▶ **Your instructions**
Find each line in the records below that contains the word "icon", and copy it out.

▶ **Recorded information**

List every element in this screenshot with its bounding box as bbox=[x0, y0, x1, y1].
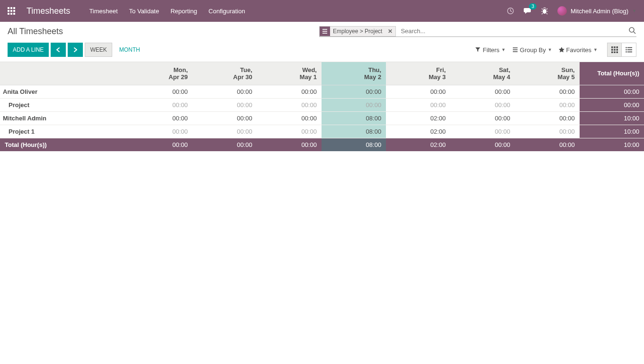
footer-cell: 00:00 bbox=[193, 138, 257, 151]
svg-rect-19 bbox=[611, 46, 613, 48]
search-input[interactable] bbox=[398, 26, 628, 36]
svg-rect-29 bbox=[627, 47, 632, 48]
svg-rect-5 bbox=[13, 10, 15, 12]
groupby-menu[interactable]: Group By ▼ bbox=[512, 46, 552, 54]
time-cell[interactable]: 00:00 bbox=[128, 125, 192, 138]
prev-button[interactable] bbox=[51, 43, 66, 57]
time-cell[interactable]: 00:00 bbox=[450, 125, 515, 138]
group-cell: 00:00 bbox=[128, 85, 192, 98]
group-cell: 00:00 bbox=[450, 111, 515, 125]
time-cell[interactable]: 08:00 bbox=[322, 125, 386, 138]
svg-rect-33 bbox=[627, 52, 632, 53]
time-cell[interactable]: 00:00 bbox=[450, 98, 515, 111]
search-icon[interactable] bbox=[628, 27, 636, 36]
svg-rect-22 bbox=[611, 49, 613, 51]
search-facet: Employee > Project ✕ bbox=[319, 26, 396, 36]
footer-cell: 00:00 bbox=[450, 138, 515, 151]
svg-point-32 bbox=[626, 51, 627, 53]
nav-link-timesheet[interactable]: Timesheet bbox=[89, 8, 117, 15]
scale-week-button[interactable]: WEEK bbox=[85, 43, 112, 57]
activity-icon[interactable] bbox=[506, 7, 515, 15]
facet-label: Employee > Project bbox=[330, 28, 385, 35]
group-cell: 00:00 bbox=[257, 85, 322, 98]
view-list-button[interactable] bbox=[622, 43, 636, 56]
row-label: Project bbox=[0, 98, 128, 111]
group-cell: 00:00 bbox=[515, 85, 580, 98]
time-cell[interactable]: 00:00 bbox=[193, 98, 257, 111]
debug-icon[interactable] bbox=[540, 7, 549, 15]
svg-rect-25 bbox=[611, 52, 613, 54]
group-total: 00:00 bbox=[580, 85, 644, 98]
group-row[interactable]: Anita Oliver00:0000:0000:0000:0000:0000:… bbox=[0, 85, 644, 98]
time-cell[interactable]: 00:00 bbox=[193, 125, 257, 138]
chevron-down-icon: ▼ bbox=[548, 47, 552, 52]
svg-point-10 bbox=[543, 9, 546, 14]
conversations-icon[interactable]: 3 bbox=[523, 7, 532, 15]
svg-rect-0 bbox=[8, 7, 9, 9]
time-cell[interactable]: 00:00 bbox=[386, 98, 450, 111]
group-cell: 02:00 bbox=[386, 111, 450, 125]
svg-rect-20 bbox=[614, 46, 616, 48]
next-button[interactable] bbox=[68, 43, 83, 57]
nav-link-configuration[interactable]: Configuration bbox=[208, 8, 245, 15]
nav-link-to-validate[interactable]: To Validate bbox=[129, 8, 159, 15]
user-label: Mitchell Admin (Blog) bbox=[571, 8, 628, 15]
user-menu[interactable]: Mitchell Admin (Blog) ▼ bbox=[557, 6, 636, 16]
favorites-label: Favorites bbox=[566, 46, 591, 54]
chevron-down-icon: ▼ bbox=[593, 47, 598, 52]
svg-rect-26 bbox=[614, 52, 616, 54]
day-header: Fri,May 3 bbox=[386, 62, 450, 85]
grid-header: Mon,Apr 29Tue,Apr 30Wed,May 1Thu,May 2Fr… bbox=[0, 62, 644, 85]
group-label: Anita Oliver bbox=[0, 85, 128, 98]
group-row[interactable]: Mitchell Admin00:0000:0000:0008:0002:000… bbox=[0, 111, 644, 125]
row-label: Project 1 bbox=[0, 125, 128, 138]
footer-label: Total (Hour(s)) bbox=[0, 138, 128, 151]
search-bar: Employee > Project ✕ bbox=[319, 26, 636, 37]
timesheet-grid: Mon,Apr 29Tue,Apr 30Wed,May 1Thu,May 2Fr… bbox=[0, 62, 644, 151]
group-cell: 00:00 bbox=[128, 111, 192, 125]
time-cell[interactable]: 00:00 bbox=[257, 98, 322, 111]
view-switcher bbox=[607, 43, 636, 57]
view-grid-button[interactable] bbox=[608, 43, 622, 56]
chevron-down-icon: ▼ bbox=[501, 47, 506, 52]
svg-rect-2 bbox=[13, 7, 15, 9]
svg-point-28 bbox=[626, 47, 627, 48]
footer-cell: 08:00 bbox=[322, 138, 386, 151]
group-cell: 00:00 bbox=[193, 85, 257, 98]
footer-cell: 00:00 bbox=[128, 138, 192, 151]
time-cell[interactable]: 00:00 bbox=[515, 98, 580, 111]
day-header: Sat,May 4 bbox=[450, 62, 515, 85]
grid-corner bbox=[0, 62, 128, 85]
time-cell[interactable]: 00:00 bbox=[515, 125, 580, 138]
group-label: Mitchell Admin bbox=[0, 111, 128, 125]
day-header: Thu,May 2 bbox=[322, 62, 386, 85]
list-icon bbox=[320, 27, 330, 36]
avatar bbox=[557, 6, 567, 16]
favorites-menu[interactable]: Favorites ▼ bbox=[559, 46, 598, 54]
scale-month-button[interactable]: MONTH bbox=[114, 43, 145, 57]
day-header: Sun,May 5 bbox=[515, 62, 580, 85]
add-line-button[interactable]: ADD A LINE bbox=[8, 43, 49, 57]
group-cell: 08:00 bbox=[322, 111, 386, 125]
facet-remove[interactable]: ✕ bbox=[385, 28, 395, 35]
svg-point-14 bbox=[629, 27, 634, 32]
svg-point-30 bbox=[626, 49, 627, 51]
time-cell[interactable]: 02:00 bbox=[386, 125, 450, 138]
filters-menu[interactable]: Filters ▼ bbox=[475, 46, 505, 54]
time-cell[interactable]: 00:00 bbox=[322, 98, 386, 111]
svg-rect-24 bbox=[616, 49, 618, 51]
group-total: 10:00 bbox=[580, 111, 644, 125]
time-cell[interactable]: 00:00 bbox=[257, 125, 322, 138]
total-header: Total (Hour(s)) bbox=[580, 62, 644, 85]
group-cell: 00:00 bbox=[322, 85, 386, 98]
svg-rect-6 bbox=[8, 13, 9, 15]
svg-rect-23 bbox=[614, 49, 616, 51]
apps-icon[interactable] bbox=[8, 7, 15, 15]
nav-link-reporting[interactable]: Reporting bbox=[170, 8, 197, 15]
svg-rect-31 bbox=[627, 49, 632, 50]
brand-title[interactable]: Timesheets bbox=[27, 6, 70, 16]
time-cell[interactable]: 00:00 bbox=[128, 98, 192, 111]
table-row: Project 100:0000:0000:0008:0002:0000:000… bbox=[0, 125, 644, 138]
page-title: All Timesheets bbox=[8, 27, 63, 36]
day-header: Tue,Apr 30 bbox=[193, 62, 257, 85]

▶ **Task output**
search-icon[interactable] bbox=[628, 27, 636, 36]
activity-icon[interactable] bbox=[506, 7, 515, 15]
debug-icon[interactable] bbox=[540, 7, 549, 15]
chevron-down-icon: ▼ bbox=[548, 47, 552, 52]
conversations-icon[interactable]: 3 bbox=[523, 7, 532, 15]
chevron-down-icon: ▼ bbox=[593, 47, 598, 52]
chevron-down-icon: ▼ bbox=[501, 47, 506, 52]
list-icon bbox=[320, 27, 330, 36]
apps-icon[interactable] bbox=[8, 7, 15, 15]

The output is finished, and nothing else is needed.